You know we are talking concepts here--so sometimes people try to bolster a concept with physical evidence when the concept is really what is important.

> > > "When he was good he was very, very good, but when he was bad he was horrid?"

Very true:-) Mother's wisdom survives.

> > > (I should be one to talk. My boyfriend said that talking to me in my (putatively postictal) confusional state was like trying to talk to a caveman or something. I got a real kick out of that.)

e--I really appreciate your intellect but what the h*** is "putatively postictal". There is a woman in my NDMDA group that says that her boyfried calls her "psycho" and says "that's ok; everybody's a bit psycho".

> > > In spite of everything, our emotions can still overcome our capacity for reason. One has to understand this in order to have a feel for what mental illness is (IMO).

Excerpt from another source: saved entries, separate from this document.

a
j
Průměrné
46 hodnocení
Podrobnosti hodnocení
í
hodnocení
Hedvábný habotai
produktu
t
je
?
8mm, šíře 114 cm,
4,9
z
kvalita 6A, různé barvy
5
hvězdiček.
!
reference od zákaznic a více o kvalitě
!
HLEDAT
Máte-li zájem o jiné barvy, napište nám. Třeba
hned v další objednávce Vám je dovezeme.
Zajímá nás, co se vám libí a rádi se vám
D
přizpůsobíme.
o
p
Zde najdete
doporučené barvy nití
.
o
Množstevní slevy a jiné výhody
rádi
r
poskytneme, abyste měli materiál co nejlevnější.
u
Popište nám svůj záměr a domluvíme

Absolutely, this guy (who you can see is my new guru) says that when you are depressed or anxious you should not trust or follow your thoughts--you should turn off the self talk and try to find a way to shift your mood (walking, music, movie, message, sitting in sun, reading, sex--what ever) and your thoughts will follow. I think he is right about this.

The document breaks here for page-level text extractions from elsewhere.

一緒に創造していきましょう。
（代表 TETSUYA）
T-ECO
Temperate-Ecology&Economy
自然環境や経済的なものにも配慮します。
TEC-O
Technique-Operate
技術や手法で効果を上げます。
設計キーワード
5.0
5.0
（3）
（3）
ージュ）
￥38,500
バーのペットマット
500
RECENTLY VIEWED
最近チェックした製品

> > My Nardil is making me anxious--hyperventilate and also lowering my energy level (or not helping it). I'm taking 22.5 in the am and 15 in the afternoon (3:oo pm).
> Well that's good, you're getting up into the might-possibly-be-effective range. Try to make at least 45 mg/day a target (not necessarily a final target, since I think most people need at least 60, but a target where you should expect to be getting some benefit out of it).

Well, that is my plan and I am trying to stick it out and wait out the side effects.

> > I never fully recover from the pm dose drowsiness and sludge through my evening with no energy and without much mood support.
> I'm not sure if that's a result of the PM dose or if it's part of the disruptive effect that phenelzine has on circadian rhythms.

I now take my pm dose at 4 or 5 pm. I can feel myself come "off" the Nardil and crash about 10 or 11. When I took my pm dose at 1 or 2, I crashed at 6 or 7. I have found my lowest point is at 4 or 5. When I take my blood pressure then, it has clearly dipped 97/63. I am convinced that this dip is the sluggishness and that the way to combat it is either salt tablets (which I have and will try) or low blood pressure medication.

> > >I had nighttime insomnia.

I can see that happening.

> > > You know, the first time I took Valium (5 mg) it knocked me on my *ss too. Everafter, it has been completely nonsedating, even when I tried as much as 40 mg in a single dose. I guess my brain is pretty adaptive (a mixed blessing).

You are right, I'm not permitting my body to adapt.

> > Does this sound like a pattern that will ultimately yield success to you?
> I don't presume to know such things. But I hope it will.

I am so disappointed with you,e. You presume to know (and do know) so many things, why not predict the future?

> > It is getting hard to hang in there with this trial. Is is now day 18 on Nardil.
> How many days have you been taking >30 mg?

12 days 30 mgs or more and 7 days 45 mgs. You're not calling me impatient are you< vbg >?

> > My memory is really terrible right now also--like losing my way on the way to the store not once but twice.
> you think that's a problem with memory, or attentiveness?

Attentiveness is right. But some of it fairly extreme--2 accidents in two weeks.

Anyway, I will see my pdoc maybe today and I will try to focus on anticonvulsants and antianxiety meds. My list includes Buspar (med chart shows I had some response to this previously at least sexually); Betaxolol (you talked about this earlier as well), Clonidine and Tegretal's kinder gentler cousin. By the way, Jensen says the benzodiazepine w/drawal increases calcium flux from hippocampus and in rats produces anxiety response that was reversed by verapamil (File et al 1993) and that Clinidine also helps with benzodiazepine w/drawal (Baumgartner et al 1991).

Effexor, being the exception, took 3 weeks for me to feel much better.
> But it worked -- why did you switch?

45 lbs and no sexual interest whatsoever. Marriage was suffering big time. It was awful. My husband was not at his best.